For the sake of completeness, here are the two examples improved and my thoughts on when to violate the DRY principal...
Cleaned up: Duplicated Code
public class Dog {
int barkCount = 0;
public void bark(){
println "bark";
barkCount++;
}
public void defendHouse(){
bark();
println "run in circles";
}
}
Cleaned up: Duplicated Data
public class Person {
Date birthDate = null;
public void setBirthDate(Date newDate){
birthDate = newDate;
}
public void clearBirthDate(){
birthDate = null;
}
public String getBirthDay(){
if(newDate == null){
return null;
} else {
return newDate.getDayOfWeek();
}
}
}
Additional Thoughts
So when is it okay to duplicate code/data? This section is going to be heavily based on my experiences/opinions, so be ready to disagree.
- For very simple code (like simple expressions) duplication may be acceptable. This is only true if the expression is trivial to read, hard to get wrong, and not easily grouped with some logical entity nearby.
- When the language doesn't support abstractions to remove the duplication. For example, because Java doesn't have closures it can be wearying to remove duplication from comparators and other 'function-objects'. Certain kinds of duplication are common as a result.
- Once a performance issue has been experienced data duplication may be needed to speed things up.

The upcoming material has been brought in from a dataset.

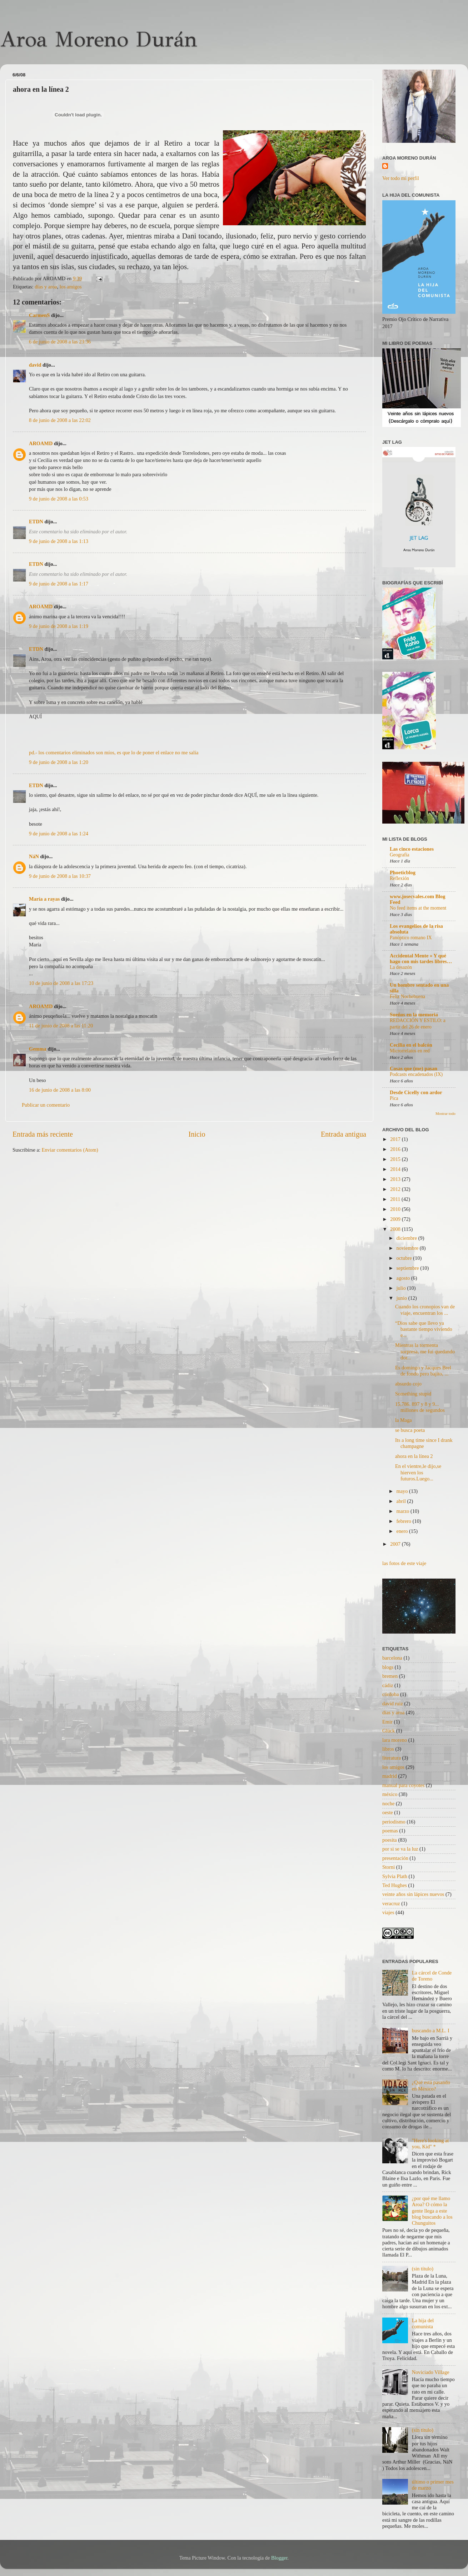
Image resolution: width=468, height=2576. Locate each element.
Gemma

- You don't have enough time to get it 'just right'. This point is really more about picking your battles. Some kinds of duplication are more hazardous than others. Often times, a change in requirements can force duplication into a well designed system. The only fix may be expensive. In these circumstances it makes sense to talk to your team/managers and decide how important the fix is.